Il governatore della Lombardia Attilio Fontana ha accesso a un conto in Svizzera fin dall'inizio della sua carriera politica, nel 1997: lo ha aperto la madre, all’epoca 74enne dentista in pensione, ma lui aveva la procura per fare operazioni. Era fine luglio quando Domani ha rivelato l’esistenza di un conto preesistente a quello del 2005 poi scudato. Infatti nel 2005 i soldi sul conto svizzero vengono spostati e schermati con una società alle Bahamas: la madre di Fontana viene indicata come beneficiaria, lui eredita tutto alla morte della signora nel 2015 e poi regolarizza le somme con uno scudo fiscale. Il conto a quel punto resta nella banca elvetica ma viene gestito, così decide il presidente, da una società fiduciaria. Fontana tenta di usare questo conto per sistemare l’affare camici con l’azienda del cognato e della moglie.

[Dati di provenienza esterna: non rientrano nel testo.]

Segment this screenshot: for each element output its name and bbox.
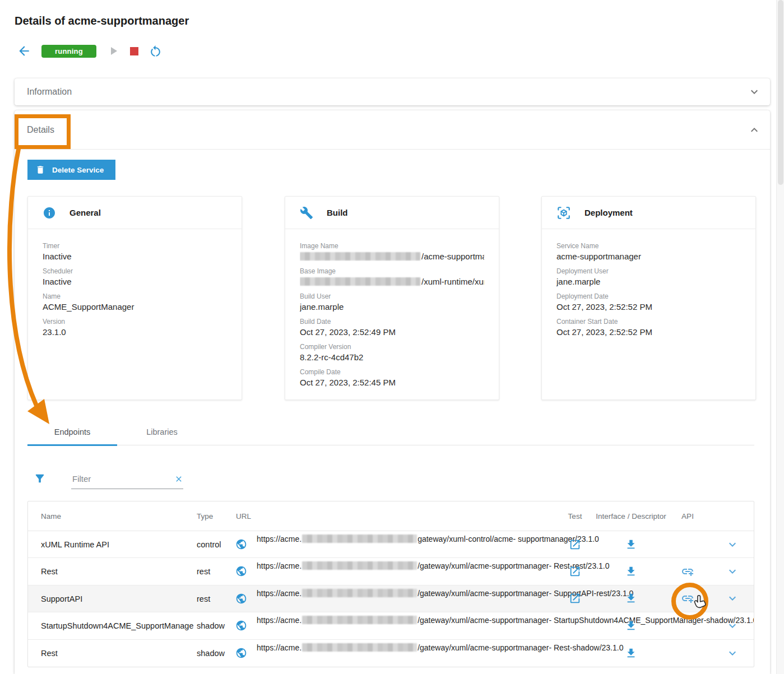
chevron-down-icon [726, 592, 739, 605]
endpoint-name: Rest [41, 640, 58, 667]
delete-service-label: Delete Service [52, 166, 104, 174]
endpoint-type: shadow [197, 640, 225, 667]
filter-input[interactable] [71, 472, 166, 484]
globe-icon [235, 538, 247, 550]
deployment-card-title: Deployment [584, 208, 633, 217]
table-row: StartupShutdown4ACME_SupportManager shad… [28, 612, 754, 639]
info-icon [43, 206, 56, 220]
chevron-down-icon [726, 538, 739, 551]
information-panel: Information [15, 78, 770, 105]
col-header-type: Type [197, 501, 213, 531]
col-header-url: URL [236, 501, 251, 531]
redaction-block [302, 534, 417, 543]
download-icon [625, 592, 637, 605]
information-panel-label: Information [27, 87, 72, 97]
add-api-link-button[interactable] [681, 565, 694, 578]
clear-filter-button[interactable] [174, 475, 183, 484]
deployment-card: Deployment Service Nameacme-supportmanag… [541, 196, 756, 400]
col-header-test: Test [568, 501, 582, 531]
download-descriptor-button[interactable] [625, 565, 637, 578]
globe-icon [235, 620, 247, 631]
expand-row-button[interactable] [726, 592, 739, 605]
download-descriptor-button[interactable] [625, 647, 637, 659]
test-endpoint-button[interactable] [569, 592, 581, 605]
redacted-value: /xuml-runtime/xum [300, 277, 484, 286]
scrollbar-thumb[interactable] [778, 0, 783, 185]
field-label: Version [43, 318, 227, 326]
close-icon [174, 475, 183, 484]
test-endpoint-button[interactable] [569, 565, 581, 578]
restart-button[interactable] [149, 44, 163, 58]
endpoint-url[interactable]: https://acme./gateway/xuml/acme-supportm… [257, 643, 549, 654]
redaction-block [302, 616, 417, 624]
tab-libraries[interactable]: Libraries [117, 419, 207, 445]
download-icon [625, 538, 637, 551]
play-icon [106, 44, 120, 58]
redaction-block [300, 252, 420, 261]
open-in-new-icon [569, 538, 581, 551]
redaction-block [302, 643, 417, 652]
add-api-link-button[interactable] [681, 592, 694, 605]
back-button[interactable] [17, 44, 31, 58]
endpoint-url[interactable]: https://acme./gateway/xuml/acme-supportm… [257, 588, 549, 599]
endpoint-type: control [197, 531, 221, 558]
table-header: Name Type URL Test Interface / Descripto… [28, 501, 754, 531]
chevron-down-icon [726, 565, 739, 578]
page-scrollbar[interactable] [776, 0, 784, 674]
expand-row-button[interactable] [726, 619, 739, 633]
test-endpoint-button[interactable] [569, 538, 581, 551]
build-card-title: Build [327, 208, 348, 217]
download-descriptor-button[interactable] [625, 592, 637, 605]
status-badge: running [41, 45, 96, 58]
page-title: Details of acme-supportmanager [15, 15, 189, 27]
restart-icon [149, 44, 163, 58]
service-details-page: Details of acme-supportmanager running I… [0, 0, 784, 674]
download-descriptor-button[interactable] [625, 620, 637, 632]
endpoint-name: SupportAPI [41, 585, 82, 612]
details-panel-label: Details [27, 125, 54, 135]
tab-endpoints[interactable]: Endpoints [27, 419, 117, 445]
trash-icon [35, 165, 45, 175]
endpoints-table: Name Type URL Test Interface / Descripto… [27, 501, 754, 667]
field-value: 23.1.0 [43, 327, 227, 337]
endpoint-url[interactable]: https://acme./gateway/xuml/acme-supportm… [257, 615, 549, 626]
delete-service-button[interactable]: Delete Service [27, 160, 115, 180]
field-value: Inactive [43, 277, 227, 286]
field-label: Scheduler [43, 267, 227, 275]
globe-icon [235, 565, 247, 577]
endpoint-type: rest [197, 558, 210, 585]
redacted-value: /acme-supportman [300, 252, 484, 261]
col-header-api: API [681, 501, 694, 531]
download-icon [625, 647, 637, 659]
chevron-down-icon [726, 647, 739, 660]
download-icon [625, 620, 637, 632]
redaction-block [302, 589, 417, 597]
redaction-block [302, 561, 417, 570]
table-row: SupportAPI rest https://acme./gateway/xu… [28, 585, 754, 612]
add-link-icon [681, 592, 694, 605]
table-row: xUML Runtime API control https://acme.ga… [28, 531, 754, 558]
expand-row-button[interactable] [726, 538, 739, 551]
download-icon [625, 565, 637, 578]
build-card: Build Image Name /acme-supportman Base I… [285, 196, 499, 400]
stop-button[interactable] [130, 47, 138, 55]
expand-row-button[interactable] [726, 647, 739, 660]
endpoint-name: StartupShutdown4ACME_SupportManager [41, 612, 193, 639]
endpoint-type: rest [197, 585, 210, 612]
chevron-up-icon [748, 123, 761, 137]
add-link-icon [681, 565, 694, 578]
details-panel-header[interactable]: Details [15, 110, 770, 150]
endpoint-url[interactable]: https://acme./gateway/xuml/acme-supportm… [257, 561, 549, 572]
download-descriptor-button[interactable] [625, 538, 637, 551]
start-button[interactable] [106, 44, 120, 58]
filter-row [34, 472, 183, 489]
information-panel-header[interactable]: Information [15, 78, 770, 105]
redaction-block [300, 277, 420, 286]
deployed-code-icon [556, 206, 571, 220]
endpoint-url[interactable]: https://acme.gateway/xuml-control/acme- … [257, 534, 549, 545]
chevron-down-icon [726, 619, 739, 633]
col-header-interface-descriptor: Interface / Descriptor [596, 501, 666, 531]
expand-row-button[interactable] [726, 565, 739, 578]
filter-icon [34, 472, 46, 485]
endpoint-name: Rest [41, 558, 58, 585]
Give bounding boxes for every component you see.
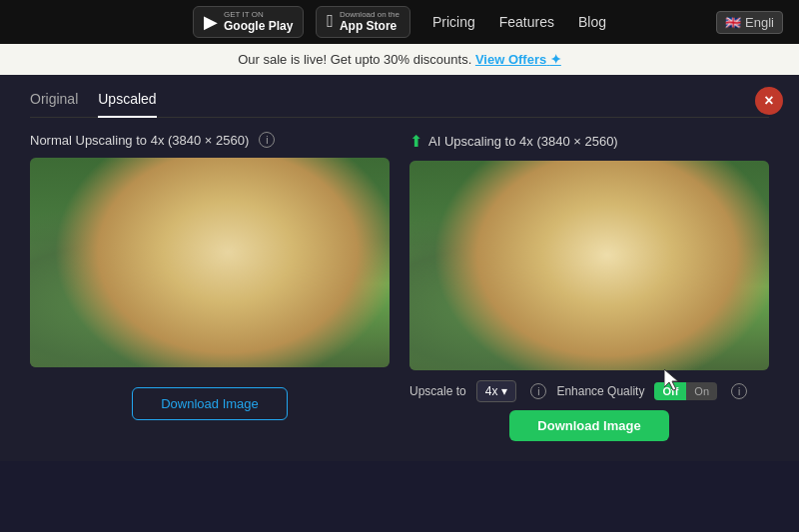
right-header-text: AI Upscaling to 4x (3840 × 2560)	[428, 134, 618, 149]
close-button[interactable]: ×	[755, 87, 783, 115]
google-play-icon: ▶	[204, 11, 218, 33]
upscale-info-icon[interactable]: i	[530, 383, 546, 399]
app-store-button[interactable]:  Download on the App Store	[316, 6, 410, 38]
tab-upscaled[interactable]: Upscaled	[98, 91, 156, 118]
view-offers-link[interactable]: View Offers ✦	[475, 52, 561, 67]
tabs-container: Original Upscaled	[30, 91, 769, 118]
navbar: ▶ GET IT ON Google Play  Download on th…	[0, 0, 799, 44]
apple-icon: 	[327, 11, 334, 32]
language-button[interactable]: 🇬🇧 Engli	[716, 11, 783, 34]
language-label: Engli	[745, 15, 774, 30]
blog-link[interactable]: Blog	[578, 14, 606, 30]
right-download-button[interactable]: Download Image	[509, 410, 668, 441]
enhance-quality-toggle[interactable]: Off On	[654, 382, 717, 400]
right-horse-image	[409, 161, 769, 370]
chevron-down-icon: ▾	[501, 384, 507, 398]
right-column-header: ⬆ AI Upscaling to 4x (3840 × 2560)	[409, 132, 769, 151]
left-info-icon[interactable]: i	[259, 132, 275, 148]
right-download-area: Download Image	[409, 410, 769, 441]
features-link[interactable]: Features	[499, 14, 554, 30]
toggle-on-option[interactable]: On	[686, 382, 717, 400]
upscale-select[interactable]: 4x ▾	[476, 380, 517, 402]
left-header-text: Normal Upscaling to 4x (3840 × 2560)	[30, 133, 249, 148]
google-play-small-label: GET IT ON	[224, 11, 293, 19]
google-play-button[interactable]: ▶ GET IT ON Google Play	[193, 6, 304, 38]
left-horse-image	[30, 158, 390, 367]
main-area: × Original Upscaled Normal Upscaling to …	[0, 75, 799, 461]
enhance-quality-label: Enhance Quality	[556, 384, 644, 398]
left-image-box	[30, 158, 390, 367]
right-image-box	[409, 161, 769, 370]
right-column: ⬆ AI Upscaling to 4x (3840 × 2560) Upsca…	[409, 132, 769, 441]
app-store-big-label: App Store	[340, 19, 400, 33]
content-row: Normal Upscaling to 4x (3840 × 2560) i D…	[30, 132, 769, 441]
tab-original[interactable]: Original	[30, 91, 78, 111]
controls-row: Upscale to 4x ▾ i Enhance Quality Off On…	[409, 380, 769, 402]
app-store-small-label: Download on the	[340, 11, 400, 19]
left-download-area: Download Image	[30, 387, 390, 420]
nav-links: Pricing Features Blog	[432, 14, 606, 30]
sale-banner: Our sale is live! Get upto 30% discounts…	[0, 44, 799, 75]
flag-icon: 🇬🇧	[725, 15, 741, 30]
enhance-info-icon[interactable]: i	[731, 383, 747, 399]
offers-arrow-icon: ✦	[550, 52, 561, 67]
toggle-off-option[interactable]: Off	[654, 382, 686, 400]
upscale-to-label: Upscale to	[409, 384, 466, 398]
ai-upscale-icon: ⬆	[409, 132, 422, 151]
left-column-header: Normal Upscaling to 4x (3840 × 2560) i	[30, 132, 390, 148]
left-download-button[interactable]: Download Image	[132, 387, 288, 420]
sale-text: Our sale is live! Get upto 30% discounts…	[238, 52, 471, 67]
google-play-big-label: Google Play	[224, 19, 293, 33]
left-column: Normal Upscaling to 4x (3840 × 2560) i D…	[30, 132, 390, 441]
upscale-value: 4x	[485, 384, 498, 398]
pricing-link[interactable]: Pricing	[432, 14, 475, 30]
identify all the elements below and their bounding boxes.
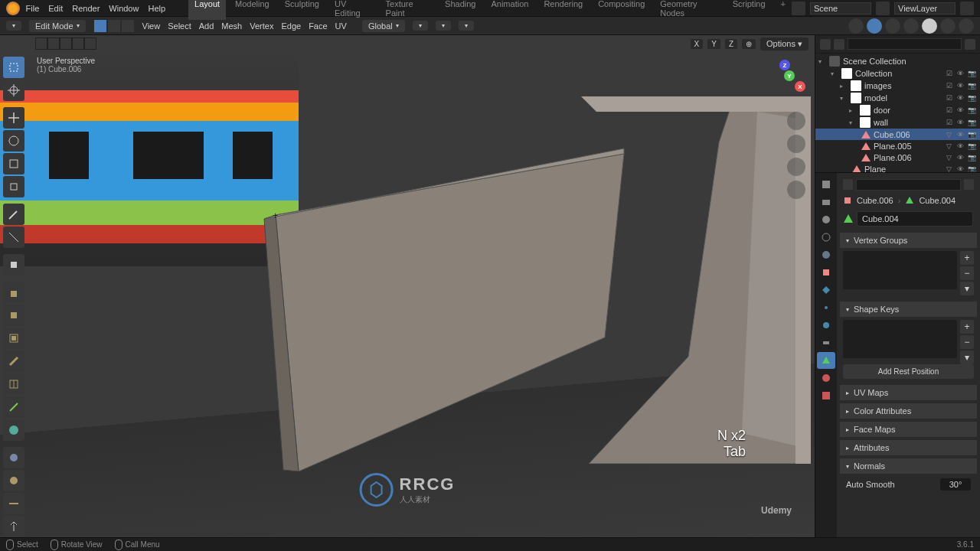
menu-edit[interactable]: Edit [48,4,63,13]
outliner-item-plane005[interactable]: Plane.005 ▽👁📷 [815,140,980,152]
orientation-dropdown[interactable]: Global [362,20,405,32]
menu-view[interactable]: View [142,21,161,31]
navigation-gizmo[interactable]: Z Y X [760,60,805,106]
outliner-item-plane006[interactable]: Plane.006 ▽👁📷 [815,152,980,163]
outliner-scene-collection[interactable]: ▾ Scene Collection [815,55,980,67]
auto-smooth-value[interactable]: 30° [940,478,971,491]
prop-tab-particles[interactable] [817,299,835,316]
prop-tab-physics[interactable] [817,317,835,334]
prop-tab-world[interactable] [817,246,835,263]
prop-tab-constraints[interactable] [817,334,835,351]
perspective-toggle-icon[interactable] [787,181,805,199]
shape-keys-header[interactable]: Shape Keys [840,302,977,317]
pan-icon[interactable] [787,135,805,153]
prop-tab-texture[interactable] [817,387,835,404]
prop-tab-viewlayer[interactable] [817,211,835,228]
sel-mode-4[interactable] [72,37,84,50]
sk-specials-button[interactable]: ▾ [960,350,974,364]
prop-tab-material[interactable] [817,370,835,386]
menu-mesh[interactable]: Mesh [221,21,242,31]
mode-dropdown[interactable]: Edit Mode [29,20,86,32]
outliner-item-collection[interactable]: ▾ Collection ☑👁📷 [815,67,980,80]
knife-tool[interactable] [3,396,24,418]
face-select-mode[interactable] [121,19,135,33]
mirror-y-toggle[interactable]: Y [707,39,720,49]
sk-add-button[interactable]: + [960,320,974,334]
outliner-item-images[interactable]: ▸ images ☑👁📷 [815,80,980,92]
menu-help[interactable]: Help [148,4,165,13]
shading-material-icon[interactable] [940,18,956,34]
sel-mode-2[interactable] [47,37,60,50]
overlay-toggle-icon[interactable] [867,18,882,34]
snap-dropdown[interactable] [436,21,451,31]
normals-header[interactable]: Normals [840,458,977,474]
uv-maps-header[interactable]: UV Maps [840,385,977,400]
shrink-tool[interactable] [3,516,24,537]
vg-remove-button[interactable]: − [960,266,974,280]
mesh-name-input[interactable] [857,211,973,227]
properties-search-input[interactable] [856,179,961,191]
move-tool[interactable] [3,107,24,129]
add-rest-position-button[interactable]: Add Rest Position [843,364,974,379]
loop-cut-tool[interactable] [3,373,24,395]
tab-rendering[interactable]: Rendering [537,0,589,20]
vg-add-button[interactable]: + [960,251,974,265]
cursor-tool[interactable] [3,80,24,101]
menu-window[interactable]: Window [109,4,139,13]
gizmo-y-axis[interactable]: Y [784,70,795,81]
add-cube-tool[interactable] [3,254,24,276]
color-attributes-header[interactable]: Color Attributes [840,403,977,419]
menu-face[interactable]: Face [309,21,327,31]
menu-file[interactable]: File [26,4,40,13]
viewlayer-icon[interactable] [876,2,890,15]
gizmo-x-axis[interactable]: X [795,81,805,92]
menu-uv[interactable]: UV [335,21,347,31]
prop-tab-modifiers[interactable] [817,282,835,298]
inset-tool[interactable] [3,328,24,349]
auto-merge-icon[interactable]: ⊕ [742,39,756,49]
outliner-item-cube006[interactable]: Cube.006 ▽👁📷 [815,129,980,140]
scale-tool[interactable] [3,153,24,174]
menu-edge[interactable]: Edge [281,21,301,31]
gizmo-z-axis[interactable]: Z [779,60,790,70]
tab-compositing[interactable]: Compositing [592,0,651,20]
zoom-icon[interactable] [787,112,805,130]
bevel-tool[interactable] [3,350,24,372]
add-workspace-button[interactable]: + [775,0,792,20]
prop-tab-mesh-data[interactable] [817,352,835,369]
options-dropdown[interactable]: Options ▾ [760,37,808,51]
scene-name-input[interactable] [810,2,871,15]
extrude-tool[interactable] [3,282,24,303]
select-box-tool[interactable] [3,57,24,78]
proportional-dropdown[interactable] [459,21,474,31]
smooth-tool[interactable] [3,470,24,491]
tab-shading[interactable]: Shading [439,0,482,20]
spin-tool[interactable] [3,447,24,468]
xray-toggle-icon[interactable] [885,18,900,34]
sel-mode-1[interactable] [35,37,47,50]
camera-view-icon[interactable] [787,158,805,176]
outliner-item-wall[interactable]: ▾ wall ☑👁📷 [815,116,980,129]
tab-modeling[interactable]: Modeling [229,0,276,20]
menu-render[interactable]: Render [72,4,100,13]
outliner-display-mode-icon[interactable] [820,39,831,50]
editor-type-dropdown[interactable] [6,21,21,31]
vertex-select-mode[interactable] [93,19,107,33]
tab-texture-paint[interactable]: Texture Paint [380,0,436,20]
vertex-groups-header[interactable]: Vertex Groups [840,233,977,248]
extrude-manifold-tool[interactable] [3,305,24,326]
mesh-edit-mode-icon[interactable] [848,18,864,34]
breadcrumb-object[interactable]: Cube.006 [857,196,893,205]
shading-rendered-icon[interactable] [959,18,974,34]
sel-mode-3[interactable] [60,37,72,50]
shape-keys-list[interactable] [843,320,957,358]
tab-scripting[interactable]: Scripting [727,0,772,20]
vg-specials-button[interactable]: ▾ [960,282,974,295]
pivot-dropdown[interactable] [413,21,428,31]
rotate-tool[interactable] [3,130,24,152]
vertex-groups-list[interactable] [843,251,957,289]
sel-mode-5[interactable] [84,37,96,50]
prop-options-icon[interactable] [843,179,853,190]
3d-viewport[interactable]: + X [0,35,815,537]
mirror-x-toggle[interactable]: X [691,39,704,49]
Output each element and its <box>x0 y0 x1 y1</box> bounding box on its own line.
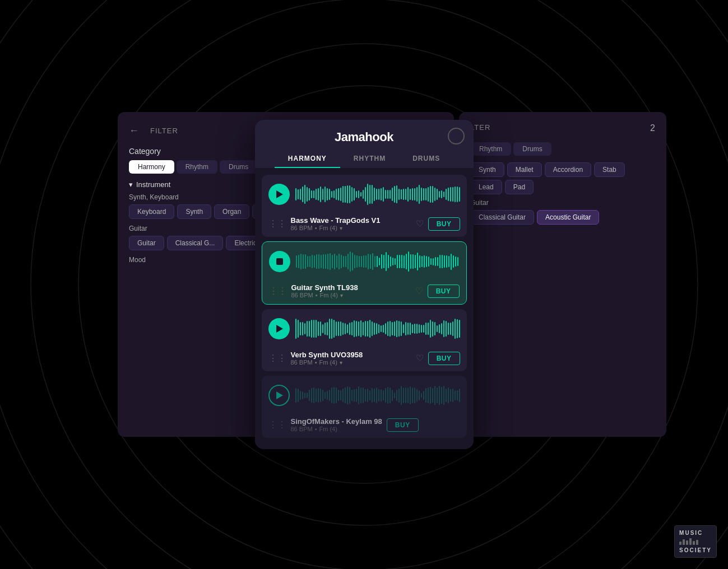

Fontana, infatti, il 19 maggio, aveva ordinato un bonifico di 250 mila euro dal conto svizzero destinato alla società di “famiglia”. Nella disposizione del pagamento, recita una nota interna della Unione fiduciaria, Fontana ha scritto: «Si tratta di fornitura di presidi medici prodotti da Dama spa a favore di Aria spa, società di regione Lombardia. Il versamento copre il pagamento di tale fornitura». E come causale ha riportato: «Acconto per fornitura camici...per ordine e conto di Attilio Fontana». Era tutto pronto per far partire il bonifico, mancava solo un documento. Ma il governatore ci ha ripensato: «Per ora sospenda tutto», ha scritto al funzionario della fiduciaria sulla chat di WhatsApp, come rivelato da Domani a luglio.